Transcribed page contents:
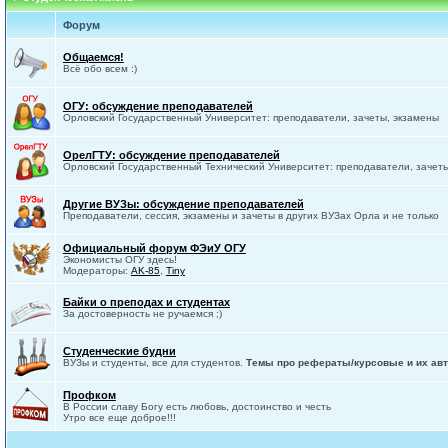
Форум
Общаемся!
Всё обо всем :)
ОГУ: обсуждение преподавателей
Орловский Государственный Университет: преподаватели, зачеты, экзамены
ОрелГТУ: обсуждение преподавателей
Орловский Государственный Технический Университет: преподаватели, зачет
Другие ВУЗы: обсуждение преподавателей
Преподаватели, сессия, экзамены и зачеты в других ВУЗах Орла и не только
Официальный форум ФЭиУ ОГУ
Экономисты ОГУ здесь!
Модераторы:
AK-85
,
Tiny
Байки о преподах и студентах
За достоверность не ручаемся ;)
Студенческие будни
ВУЗы и студенты, все для студентов.
Темы про рефераты/курсовые и их авт
Профком
В России славу Богу есть любовь, достоинство и честь
Утро все еще доброе!!!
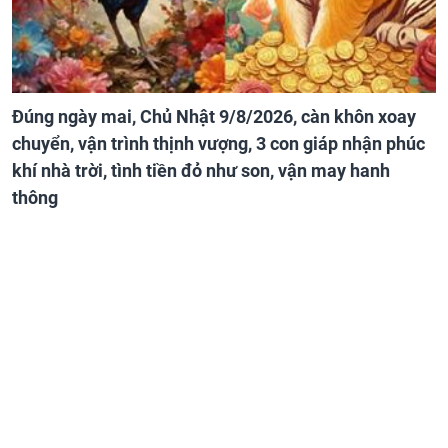
Đúng ngày mai, Chủ Nhật 9/8/2026, càn khôn xoay
chuyển, vận trình thịnh vượng, 3 con giáp nhận phúc
khí nhà trời, tình tiền đỏ như son, vận may hanh
thông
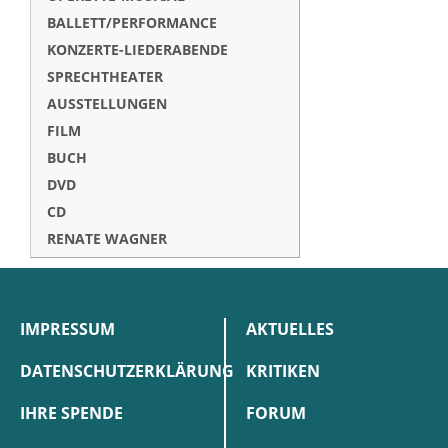
BALLETT/PERFORMANCE
KONZERTE-LIEDERABENDE
SPRECHTHEATER
AUSSTELLUNGEN
FILM
BUCH
DVD
CD
RENATE WAGNER
IMPRESSUM
AKTUELLES
DATENSCHUTZERKLÄRUNG
KRITIKEN
IHRE SPENDE
FORUM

- _Exercise aim_
Copy out each line in the preceding records that contains "Государственный".

- _Exercise result_
Орловский Государственный Университет: преподаватели, зачеты, экзамены
Орловский Государственный Технический Университет: преподаватели, зачет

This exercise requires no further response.